Switzerland side — this matters more than the US side. Swiss tax treatment of a US LLC is genuinely complex and was the subject of a Swiss Federal Court decision rejecting "hybrid" treatment. Two points every Swiss-resident owner must understand:

  1. Place of effective management. Swiss authorities can treat a US LLC as a Swiss tax resident if its place of effective management — broadly, where the real decisions are made — is in Switzerland. If you run the LLC from your desk in Zurich, Geneva, or Zug, the Swiss cantonal/federal tax authorities may tax its profits as Swiss income. This is confirmed in Swiss tax-summary guidance (see PwC's Switzerland corporate residence summary).

  2. No Swiss CFC rules — but classification still bites. Switzerland has no controlled-foreign-company (CFC) regime, so there is no automatic anti-deferral attribution. However, Switzerland may classify the US LLC as a corporation or, in some cases, as transparent, and the income is taxable in Switzerland regardless. The "no US tax" outcome does not mean "no Swiss tax."

Bottom line: the LLC is excellent for banking, payments, and credibility, but you should declare the income in Switzerland and get a Swiss tax advisor (Steuerberater / conseiller fiscal) to confirm classification for your canton. Treat the US filings as a compliance formality and the Swiss filing as the real tax event.

Popular use cases for Switzerland founders

Swiss residents most commonly use a Wyoming LLC for:

  • Freelancing and independent consulting.

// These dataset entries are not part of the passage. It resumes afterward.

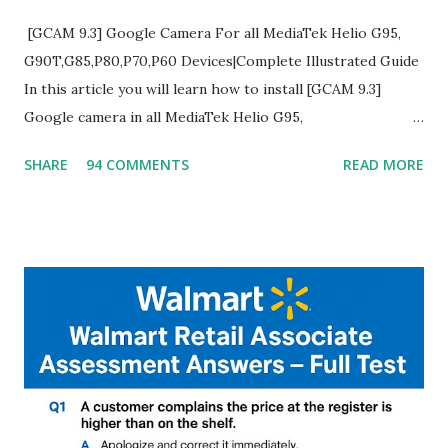
[GCAM 9.3] Google Camera For all MediaTek Helio G95,
G90T,G85,P80,P70,P60 Devices|Complete Illustrated Guide
In this article you will learn how to install [GCAM 9.3]
Google camera in all MediaTek Helio G95,
G90T,G85,P80,P70,P60 processor Devices,A complete
SHARE
94 COMMENTS
READ MORE
helpful illustrated Guide What is [GCAM] Google camera ?
A GCam is a powerful App for mobile cameras developed by
Google, we can configure settings of each and every detail
capture of camera like contrast,zoom,HDR+,Potrait mode
and Night Sight photography and many more, It also allows
you to take pictures at night with great capture by using
Astro Photography and makes you to capture amazing
steady videos even on moving with greater stability Why
GCAM is Better than Stock Camera ? GCam is 1000 times
better than Stock Camera because GCam helps you to take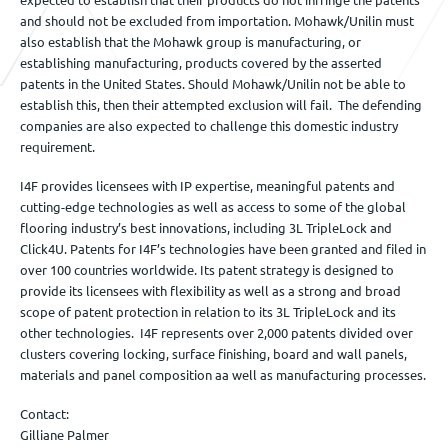
and should not be excluded from importation. Mohawk/Unilin must
also establish that the Mohawk group is manufacturing, or
establishing manufacturing, products covered by the asserted
patents in the United States. Should Mohawk/Unilin not be able to
establish this, then their attempted exclusion will fail. The defending
companies are also expected to challenge this domestic industry
requirement.
I4F provides licensees with IP expertise, meaningful patents and
cutting-edge technologies as well as access to some of the global
flooring industry’s best innovations, including 3L TripleLock and
Click4U. Patents for I4F’s technologies have been granted and filed in
over 100 countries worldwide. Its patent strategy is designed to
provide its licensees with flexibility as well as a strong and broad
scope of patent protection in relation to its 3L TripleLock and its
other technologies. I4F represents over 2,000 patents divided over
clusters covering locking, surface finishing, board and wall panels,
materials and panel composition aa well as manufacturing processes.
Contact:
Gilliane Palmer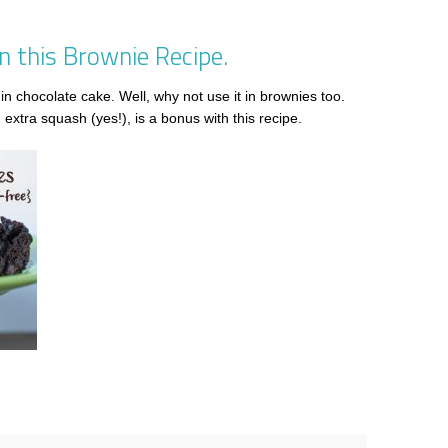
 this Brownie Recipe.
in chocolate cake. Well, why not use it in brownies too.
extra squash (yes!), is a bonus with this recipe.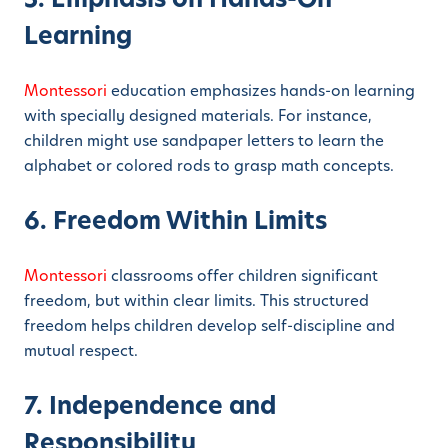
Learning
Montessori
education emphasizes hands-on learning
with specially designed materials. For instance,
children might use sandpaper letters to learn the
alphabet or colored rods to grasp math concepts.
6. Freedom Within Limits
Montessori
classrooms offer children significant
freedom, but within clear limits. This structured
freedom helps children develop self-discipline and
mutual respect.
7. Independence and
Responsibility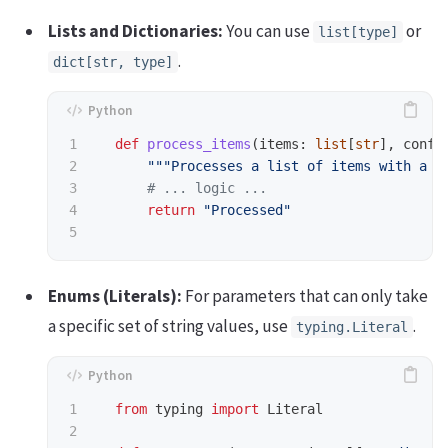
Lists and Dictionaries:
You can use
or
list[type]
.
dict[str, type]
1

def
process_items
(
items
:
list
[
str
],
confi
2

"""
Processes a list of items with a g
3

4

return
"
Processed
"
Enums (Literals):
For parameters that can only take
a specific set of string values, use
.
typing.Literal
1

from
typing
import
Literal
2
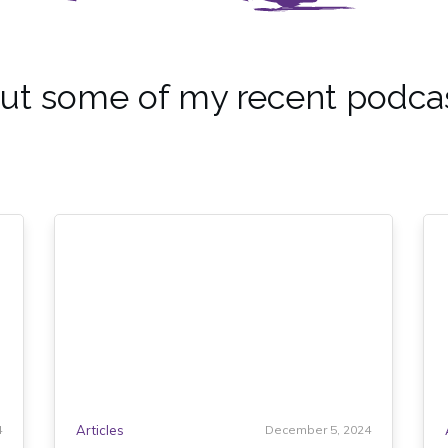
ut some of my recent podca
4
Articles
December 5, 2024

Designers, developers, marketers, and management consultants invoicing US, UK, and EU clients gain a US entity that simplifies onboarding on platforms and into US procurement systems, plus USD invoicing without a Swiss GmbH's capital and notary overhead.

  • E-commerce. Amazon FBA, Shopify, and dropshipping sellers use a US LLC to access US-friendly merchant processing, US supplier relationships, and Amazon's US marketplace. A US EIN and US bank account remove a lot of friction that a CHF-only Swiss setup creates.

  • SaaS and digital products. Software founders selling subscriptions globally route revenue through Stripe on a US entity, which simplifies billing, dunning, and app-store relationships. Many SaaS buyers and partners simply prefer contracting with a US LLC.

  • Consulting and agency work. Boutique agencies and solo consultants serving US clients present a US-resident vendor profile, which can shorten sales cycles and reduce client hesitation around paying a foreign entity.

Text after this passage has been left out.